World Membre, Victoriaville

Maison de Sir Wilfrid Laurier à Arthabaska !


Sir Wilfrid Laurier
PREMIER MINISTRE DU CANADA
ÉCRIT PAR: Jacques Monet
DERNIÈRE MISE À JOUR: 16 novembre 2018 Voir l'historique de l'article
Sir Wilfrid Laurier , (né le 20 novembre 1841 à Saint-Lin, Canada-Est [maintenant le Québec , Canada ] - décédé le 17 février 1919, Ottawa , Ont., Canada ] ,le premier Premier ministre canadien-français du Dominion du Canada (1896-1911) se distingue particulièrement par ses tentatives de définir le rôle du Canada français dans l'État fédéral et de définir les relations du Canada avec la Grande-Bretagne. Il a été fait chevalier en 1897.

EN SAVOIR PLUS SUR CE SUJET
Canada
Canada: l'ère Laurier
Pendant 15 ans, le gouvernement libéral de Wilfrid Laurier a reflété la politique d'acquiescement de prospérité et de progrès, mais il a également encouragé un degré d'activisme social inspiré par le mouvement progressiste croissant aux États-Unis. Plusieurs chefs religieux, intellectuels, journalistes, éducateurs, hommes politiques canadiens…

Petite Enfance Et Éducation.
Laurier est né de parents canadiens-français et a étudié au collège de l'Assomption, où il a suivi une formation littéraire auprès de prêtres catholiques. Il étudie ensuite le droit à l'Université McGill à Montréal et est admis au barreau en 1864. Son éducation biculturelle, fort inhabituelle à l'époque, a peut-être joué un rôle dans son dévouement de longue date pour l'unité canadienne. À McGill, il est devenu un membre éminent de laInstitut Canadien , un club politique de libéraux avancés (Les Rouges) aux vues anticléricales et républicaines. Par la suite, il entra dans les cabinets d’avocats de l’un des principaux hommes politiques de la Rouge et publia de nombreux articles dans des journaux radicaux, dont il fut le rédacteur en chef quelques mois au milieu des années 1860.

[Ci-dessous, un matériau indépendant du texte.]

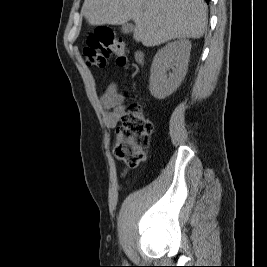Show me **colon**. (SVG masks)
Returning <instances> with one entry per match:
<instances>
[{
	"instance_id": "colon-1",
	"label": "colon",
	"mask_w": 267,
	"mask_h": 267,
	"mask_svg": "<svg viewBox=\"0 0 267 267\" xmlns=\"http://www.w3.org/2000/svg\"><path fill=\"white\" fill-rule=\"evenodd\" d=\"M85 62L90 67H105L111 55L116 56L120 67L128 63L124 42L109 28H98L86 41L83 49ZM153 131L152 122L146 118L142 106L136 102L129 105L117 129V142L114 147L116 158L129 168H135L145 158L149 137Z\"/></svg>"
}]
</instances>
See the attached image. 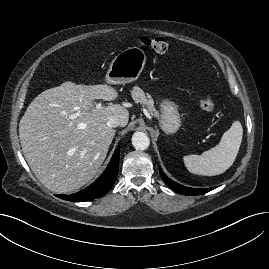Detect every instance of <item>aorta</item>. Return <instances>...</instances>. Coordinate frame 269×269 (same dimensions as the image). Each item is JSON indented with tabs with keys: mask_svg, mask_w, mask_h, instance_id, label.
Listing matches in <instances>:
<instances>
[{
	"mask_svg": "<svg viewBox=\"0 0 269 269\" xmlns=\"http://www.w3.org/2000/svg\"><path fill=\"white\" fill-rule=\"evenodd\" d=\"M150 141L144 132H135L132 136V145L137 150H145L149 147Z\"/></svg>",
	"mask_w": 269,
	"mask_h": 269,
	"instance_id": "obj_1",
	"label": "aorta"
}]
</instances>
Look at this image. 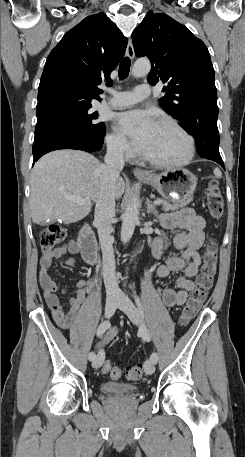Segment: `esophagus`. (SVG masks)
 I'll return each instance as SVG.
<instances>
[{"label": "esophagus", "instance_id": "1", "mask_svg": "<svg viewBox=\"0 0 245 457\" xmlns=\"http://www.w3.org/2000/svg\"><path fill=\"white\" fill-rule=\"evenodd\" d=\"M126 55L127 57L133 59L134 58V48L132 44V40H129L127 49H126ZM133 173L135 176H142V177H149L150 173L146 172L145 170H142L141 168H134Z\"/></svg>", "mask_w": 245, "mask_h": 457}]
</instances>
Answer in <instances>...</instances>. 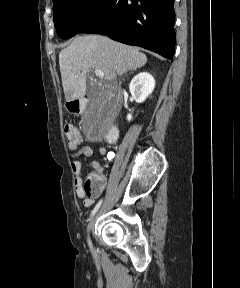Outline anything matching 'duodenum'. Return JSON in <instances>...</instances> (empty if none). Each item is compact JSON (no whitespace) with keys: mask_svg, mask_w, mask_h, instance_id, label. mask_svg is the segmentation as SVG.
<instances>
[{"mask_svg":"<svg viewBox=\"0 0 240 288\" xmlns=\"http://www.w3.org/2000/svg\"><path fill=\"white\" fill-rule=\"evenodd\" d=\"M78 107L81 108L80 105H78ZM117 136H118V131H117L116 127H112L109 130V132H108V134L106 136V139H107L108 142L112 143V142H114L117 139Z\"/></svg>","mask_w":240,"mask_h":288,"instance_id":"410a0bca","label":"duodenum"}]
</instances>
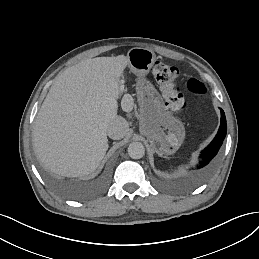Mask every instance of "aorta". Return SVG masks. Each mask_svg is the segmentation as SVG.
Wrapping results in <instances>:
<instances>
[{"label": "aorta", "instance_id": "obj_1", "mask_svg": "<svg viewBox=\"0 0 259 259\" xmlns=\"http://www.w3.org/2000/svg\"><path fill=\"white\" fill-rule=\"evenodd\" d=\"M128 154L132 159H140L145 154L144 145L141 142H132L128 147Z\"/></svg>", "mask_w": 259, "mask_h": 259}]
</instances>
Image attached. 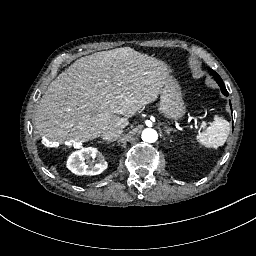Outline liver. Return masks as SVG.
<instances>
[{
	"label": "liver",
	"instance_id": "1",
	"mask_svg": "<svg viewBox=\"0 0 256 256\" xmlns=\"http://www.w3.org/2000/svg\"><path fill=\"white\" fill-rule=\"evenodd\" d=\"M174 77L166 61L128 46L82 57L48 86L36 110L37 132L48 144H80L125 128Z\"/></svg>",
	"mask_w": 256,
	"mask_h": 256
}]
</instances>
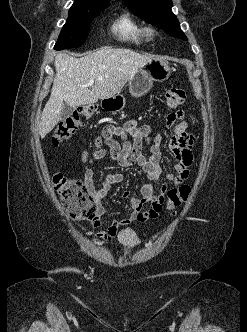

En 1866, pour des raisons de santé, Laurier s'installe à Athabaska, où il ouvre son propre cabinet d'avocat. En 1868, il épousa Zoë Lafontaine, de Montréal. Malgré une longue relation avec Emilie Lavergne, l'épouse de son partenaire juridique, son mariage sans enfant semble avoir été heureux. En 1871, il fut élu membre de l'opposition au parlement de la législature provinciale du Québec, où son premier discours, un plaidoyer éloquent en faveur d'une réforme de l'éducation, attira beaucoup d'attention. En 1874, il est élu à la Chambre des communes du Canada, dont il sera membre jusqu'à sa mort.

Se Lever Au Leadership.
Au fur et à mesure que Laurier devint ministre des Recettes internes (1877-1878), puis à la direction du parti libéral de l'opposition en 1887, il chercha constamment à réunir ses compatriotes sur des questions qui ont depuis été reconnues comme les thèmes dominants de la modernité canadienne la politique: les relations entre l' Église et l'État , l'entente biculturelle entre les Canadiens francophones et anglophones et l'association du pays avec l' Empire britannique et ses relations avec les États-Unis. L'un des moments politiques les plus marquants de ces années pour Laurier fut son célèbre discours sur le libéralisme prononcé en 1877 à Québec. Dans ce discours, il s’opposait à la fois aux politiciens québécois qui tentaient de former un parti catholique et aux éléments extrémistes de son propre groupe qui cherchaient à exclure le clergé de toute activité politique. En raison de son habileté politique, le froid antagonisme entre les hommes d'église conservateurs et les hommes politiques libéraux a progressivement commencé à se dégeler; après 1896, aucun anticlérical n'accéda à une fonction publique importante et aucun membre du clergé ne s'immisca officiellement dans la politique.

En 1885, Laurier devint une figure nationale en prononçant un appel émouvant de grâce pourLouis Riel , qui avait dirigé une rébellion au Manitoba et dont la peine de mort avait provoqué de violents affrontements entre les nationalistes catholiques français du Québec et les groupes britanniques de l' Ontario . Faisant preuve d'un grand courage, Laurier, bien que ne tolérant pas les actions de Riel, accusa le gouvernement d'avoir mal géré la rébellion. Bien qu'il n'ait pas réussi à sauver Riel, il s'est taillé une réputation d'homme de principe et d'idéaux élevés. Tout au long de sa vie politique, il a mis l'accent sur la modération et le compromis et est devenu progressivement le seul dirigeant capable de réaliser une réconciliation nationale.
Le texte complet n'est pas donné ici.